WHAT YOU SHOULD DO >> Return the data exactly, without pictures.

Saved entries >>
#####

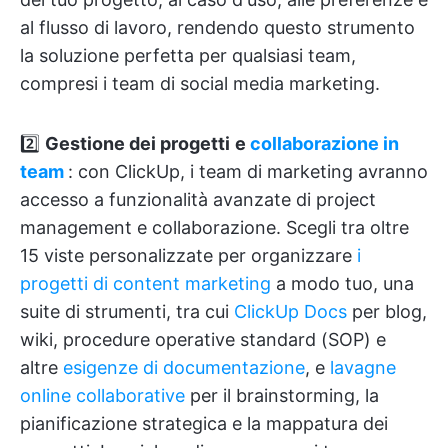
al flusso di lavoro, rendendo questo strumento
la soluzione perfetta per qualsiasi team,
compresi i team di social media marketing.
2️⃣
Gestione dei progetti
e
collaborazione in
team
: con ClickUp, i team di marketing avranno
accesso a funzionalità avanzate di project
management e collaborazione. Scegli tra oltre
15 viste personalizzate per organizzare
i
progetti di content marketing
a modo tuo, una
suite di strumenti, tra cui
ClickUp Docs
per blog,
wiki, procedure operative standard (SOP) e
altre
esigenze di documentazione
, e
lavagne
online collaborative
per il brainstorming, la
pianificazione strategica e la mappatura dei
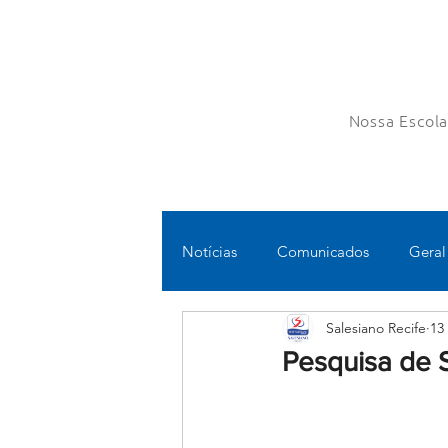
Nossa Escol
Notícias
Comunicados
Geral
Salesiano Recife
13
Fundamental II
Ensino Médi
Pesquisa de S
Educomunicação
Bilíngue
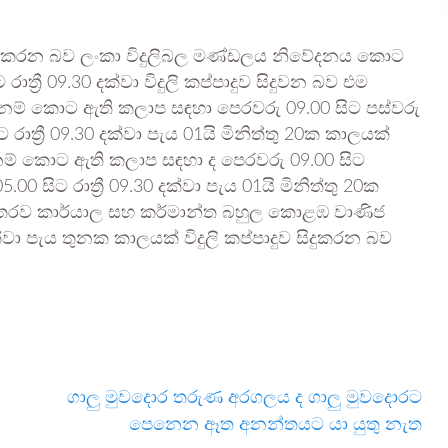
ක් සිදු කරන බව ලංකා විදුලිබල මණ්ඩලය නිවේදනය කොට
්‍රී 09.30 දක්වා විදුලි කප්පාදුව සිදුවන බව එම
නම් කොට ඇති කලාප සඳහා පෙරවරු 09.00 සිට පස්වරු
ාත්‍රී 09.30 දක්වා පැය 01යි මිනිත්තු 20ක කාලයක්
න් නම් කොට ඇති කලාප සඳහා ද පෙරවරු 09.00 සිට
0 සිට රාත්‍රී 09.30 දක්වා පැය 01යි මිනිත්තු 20ක
ීට අමතරව කාර්යාල සහ කර්මාන්ත බහුල කොළඹ වාණිජ
ා පැය තුනක කාලයක් විදුලි කප්පාදුව සිදුකරන බව
ගාලු මුවදොර තරුණ අරගලය ද ගාලු මුවදොරට
පෙනෙන ඈත අනන්තයට යා යුතු නැත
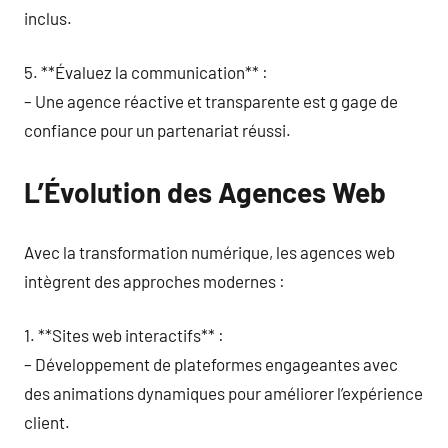
inclus.
5. **Évaluez la communication** :
– Une agence réactive et transparente est g gage de
confiance pour un partenariat réussi.
L’Évolution des Agences Web
Avec la transformation numérique, les agences web
intègrent des approches modernes :
1. **Sites web interactifs** :
– Développement de plateformes engageantes avec
des animations dynamiques pour améliorer l’expérience
client.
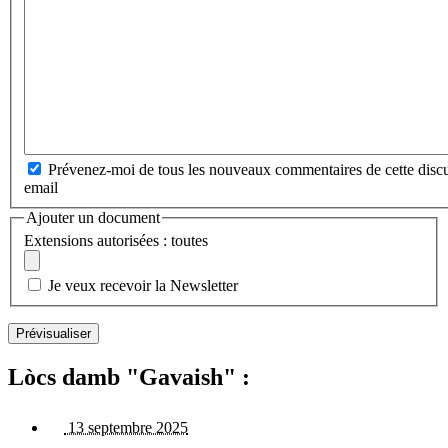
Prévenez-moi de tous les nouveaux commentaires de cette discu
email
Ajouter un document
Extensions autorisées : toutes
Je veux recevoir la Newsletter
Lòcs damb "Gavaish" :
13 septembre 2025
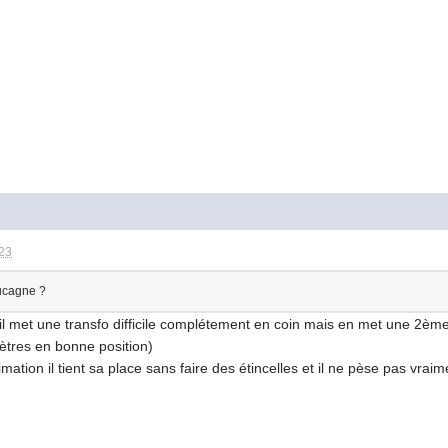
:23
Aucagne ?
il met une transfo difficile complétement en coin mais en met une 2ème 
ètres en bonne position)
imation il tient sa place sans faire des étincelles et il ne pèse pas vrai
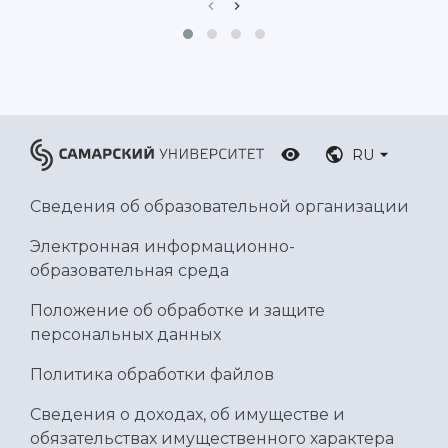
RU
Сведения об образовательной организации
Электронная информационно-
образовательная среда
Положение об обработке и защите
персональных данных
Политика обработки файлов
Сведения о доходах, об имуществе и
обязательствах имущественного характера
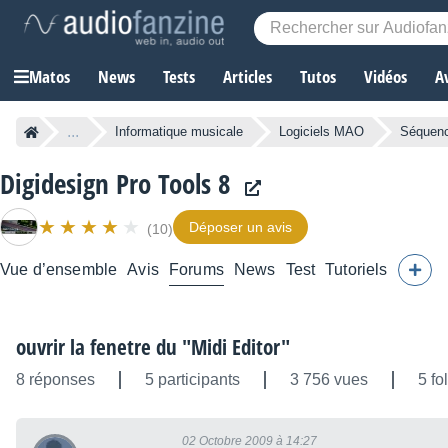
Matos
News
Tests
Articles
Tutos
Vidéos
A
...
Informatique musicale
Logiciels MAO
Séquen
Digidesign Pro Tools 8
Déposer un avis
(10)
Vue d’ensemble
Avis
Forums
News
Test
Tutoriels
ouvrir la fenetre du "Midi Editor"
8 réponses
5 participants
3 756 vues
5 fo
02 Octobre 2009 à 14:27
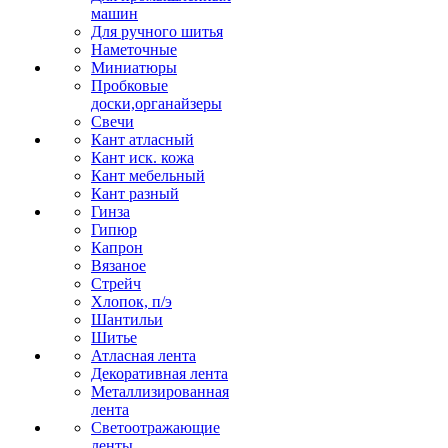
машин
Для ручного шитья
Наметочные
Миниатюры
Пробковые
доски,органайзеры
Свечи
Кант атласный
Кант иск. кожа
Кант мебельный
Кант разный
Гинза
Гипюр
Капрон
Вязаное
Стрейч
Хлопок, п/э
Шантильи
Шитье
Атласная лента
Декоративная лента
Металлизированная
лента
Светоотражающие
ленты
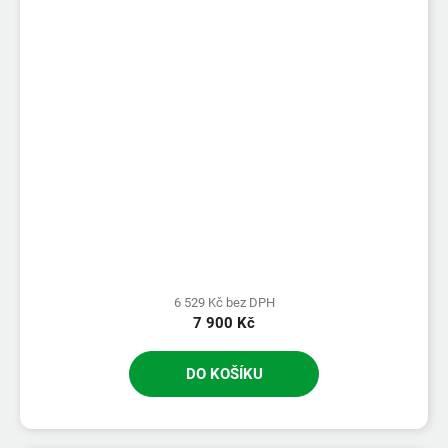
6 529 Kč bez DPH
7 900 Kč
DO KOŠÍKU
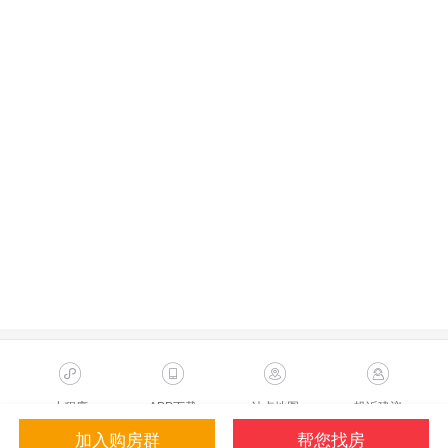
小程序
APP下载
站点地图
投诉建议
加入购房群
帮您找房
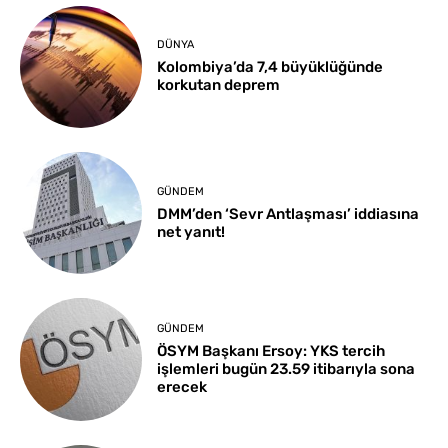
DÜNYA
Kolombiya’da 7,4 büyüklüğünde
korkutan deprem
GÜNDEM
DMM’den ‘Sevr Antlaşması’ iddiasına
net yanıt!
GÜNDEM
ÖSYM Başkanı Ersoy: YKS tercih
işlemleri bugün 23.59 itibarıyla sona
erecek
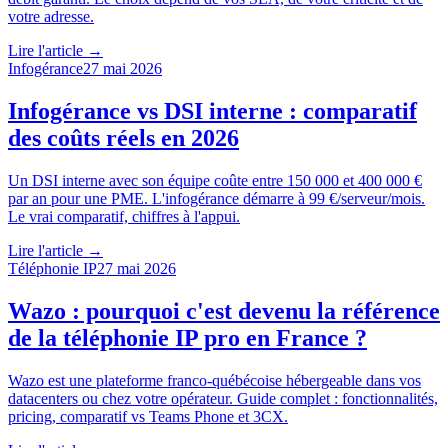
votre adresse.
Lire l'article →
Infogérance
27 mai 2026
Infogérance vs DSI interne : comparatif
des coûts réels en 2026
Un DSI interne avec son équipe coûte entre 150 000 et 400 000 €
par an pour une PME. L'infogérance démarre à 99 €/serveur/mois.
Le vrai comparatif, chiffres à l'appui.
Lire l'article →
Téléphonie IP
27 mai 2026
Wazo : pourquoi c'est devenu la référence
de la téléphonie IP pro en France ?
Wazo est une plateforme franco-québécoise hébergeable dans vos
datacenters ou chez votre opérateur. Guide complet : fonctionnalités,
pricing, comparatif vs Teams Phone et 3CX.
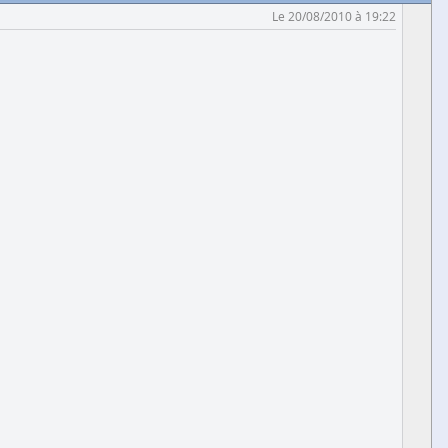
Le 20/08/2010 à 19:22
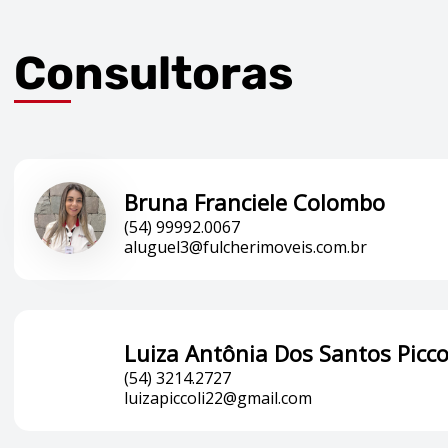
Consultoras
Bruna Franciele Colombo
(54) 99992.0067
aluguel3@fulcherimoveis.com.br
Luiza Antônia Dos Santos Picco
(54) 3214.2727
luizapiccoli22@gmail.com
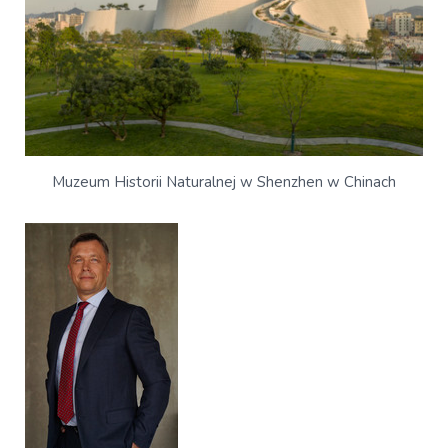
Muzeum Historii Naturalnej w Shenzhen w Chinach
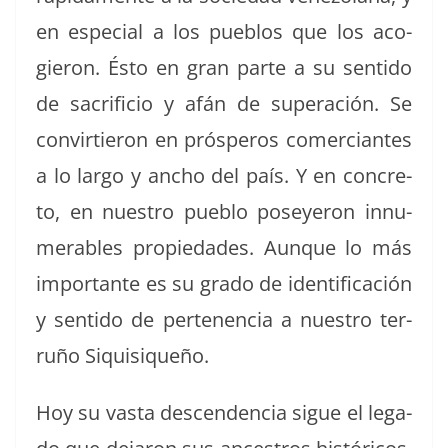
en espe­cial a los pueb­los que los aco­
gieron. Ésto en gran parte a su sen­ti­do
de sac­ri­fi­cio y afán de superación. Se
con­virtieron en prósper­os com­er­ciantes
a lo largo y ancho del país. Y en con­cre­
to, en nue­stro pueblo poseyeron innu­
mer­ables propiedades. Aunque lo más
impor­tante es su gra­do de iden­ti­fi­cación
y sen­ti­do de perte­nen­cia a nue­stro ter­
ruño Siquisiqueño.
Hoy su vas­ta descen­den­cia sigue el lega­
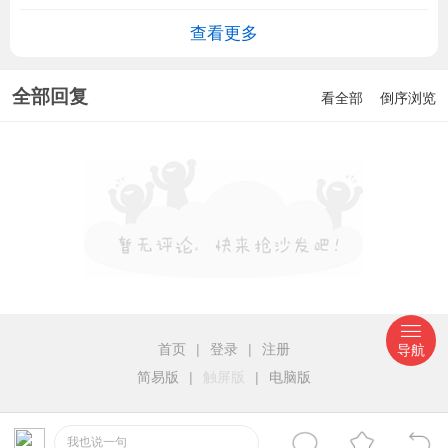
查看更多
全部回复
看全部
倒序浏览
首页
|
登录
|
注册
导航
简易版
|
触屏版
|
电脑版
我也说一句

#####

ANSWER TO THIS PROBLEM >>
al flusso di lavoro, rendendo questo strumento
la soluzione perfetta per qualsiasi team,
compresi i team di social media marketing.
2️⃣
Gestione dei progetti
e
collaborazione in
team
: con ClickUp, i team di marketing avranno
accesso a funzionalità avanzate di project
management e collaborazione. Scegli tra oltre
15 viste personalizzate per organizzare
i
progetti di content marketing
a modo tuo, una
suite di strumenti, tra cui
ClickUp Docs
per blog,
wiki, procedure operative standard (SOP) e
altre
esigenze di documentazione
, e
lavagne
online collaborative
per il brainstorming, la
pianificazione strategica e la mappatura dei
Nossa Escol
Notícias
Comunicados
Geral
Salesiano Recife
13
Fundamental II
Ensino Médi
Pesquisa de S
Educomunicação
Bilíngue
ක් සිදු කරන බව ලංකා විදුලිබල මණ්ඩලය නිවේදනය කොට
්‍රී 09.30 දක්වා විදුලි කප්පාදුව සිදුවන බව එම
නම් කොට ඇති කලාප සඳහා පෙරවරු 09.00 සිට පස්වරු
ාත්‍රී 09.30 දක්වා පැය 01යි මිනිත්තු 20ක කාලයක්
න් නම් කොට ඇති කලාප සඳහා ද පෙරවරු 09.00 සිට
0 සිට රාත්‍රී 09.30 දක්වා පැය 01යි මිනිත්තු 20ක
ීට අමතරව කාර්යාල සහ කර්මාන්ත බහුල කොළඹ වාණිජ
ා පැය තුනක කාලයක් විදුලි කප්පාදුව සිදුකරන බව
ගාලු මුවදොර තරුණ අරගලය ද ගාලු මුවදොරට
පෙනෙන ඈත අනන්තයට යා යුතු නැත
inclus.
5. **Évaluez la communication** :
– Une agence réactive et transparente est g gage de
confiance pour un partenariat réussi.
L’Évolution des Agences Web
Avec la transformation numérique, les agences web
intègrent des approches modernes :
1. **Sites web interactifs** :
– Développement de plateformes engageantes avec
des animations dynamiques pour améliorer l’expérience
client.
Prévenez-moi de tous les nouveaux commentaires de cette discu
email
Ajouter un document
Extensions autorisées : toutes
Je veux recevoir la Newsletter
Lòcs damb "Gavaish" :
13 septembre 2025
:23
Aucagne ?
il met une transfo difficile complétement en coin mais en met une 2ème 
ètres en bonne position)
imation il tient sa place sans faire des étincelles et il ne pèse pas vrai
RU
Сведения об образовательной организации
Электронная информационно-
образовательная среда
Положение об обработке и защите
персональных данных
Политика обработки файлов
Сведения о доходах, об имуществе и
обязательствах имущественного характера
Matos
News
Tests
Articles
Tutos
Vidéos
A
...
Informatique musicale
Logiciels MAO
Séquen
Digidesign Pro Tools 8
Déposer un avis
(10)
Vue d’ensemble
Avis
Forums
News
Test
Tutoriels
ouvrir la fenetre du "Midi Editor"
8 réponses
5 participants
3 756 vues
5 fo
02 Octobre 2009 à 14:27
машин
Для ручного шитья
Наметочные
Миниатюры
Пробковые
доски,органайзеры
Свечи
Кант атласный
Кант иск. кожа
Кант мебельный
Кант разный
Гинза
Гипюр
Капрон
Вязаное
Стрейч
Хлопок, п/э
Шантильи
Шитье
Атласная лента
Декоративная лента
Металлизированная
лента
Светоотражающие
ленты
6 529 Kč bez DPH
7 900 Kč
DO KOŠÍKU
小程序
APP下载
站点地图
投诉建议
加入购房群
帮您找房
DÜNYA
Kolombiya’da 7,4 büyüklüğünde
korkutan deprem
GÜNDEM
DMM’den ‘Sevr Antlaşması’ iddiasına
net yanıt!
GÜNDEM
ÖSYM Başkanı Ersoy: YKS tercih
işlemleri bugün 23.59 itibarıyla sona
erecek
votre adresse.
Lire l'article →
Infogérance
27 mai 2026
Infogérance vs DSI interne : comparatif
des coûts réels en 2026
Un DSI interne avec son équipe coûte entre 150 000 et 400 000 €
par an pour une PME. L'infogérance démarre à 99 €/serveur/mois.
Le vrai comparatif, chiffres à l'appui.
Lire l'article →
Téléphonie IP
27 mai 2026
Wazo : pourquoi c'est devenu la référence
de la téléphonie IP pro en France ?
Wazo est une plateforme franco-québécoise hébergeable dans vos
datacenters ou chez votre opérateur. Guide complet : fonctionnalités,
pricing, comparatif vs Teams Phone et 3CX.
Le 20/08/2010 à 19:22
Consultoras
Bruna Franciele Colombo
(54) 99992.0067
aluguel3@fulcherimoveis.com.br
Luiza Antônia Dos Santos Picco
(54) 3214.2727
luizapiccoli22@gmail.com
Muzeum Historii Naturalnej w Shenzhen w Chinach
en espe­cial a los pueb­los que los aco­
gieron. Ésto en gran parte a su sen­ti­do
de sac­ri­fi­cio y afán de superación. Se
con­virtieron en prósper­os com­er­ciantes
a lo largo y ancho del país. Y en con­cre­
to, en nue­stro pueblo poseyeron innu­
mer­ables propiedades. Aunque lo más
impor­tante es su gra­do de iden­ti­fi­cación
y sen­ti­do de perte­nen­cia a nue­stro ter­
ruño Siquisiqueño.
Hoy su vas­ta descen­den­cia sigue el lega­
查看更多
全部回复
看全部
倒序浏览
首页
|
登录
|
注册
导航
简易版
|
触屏版
|
电脑版
我也说一句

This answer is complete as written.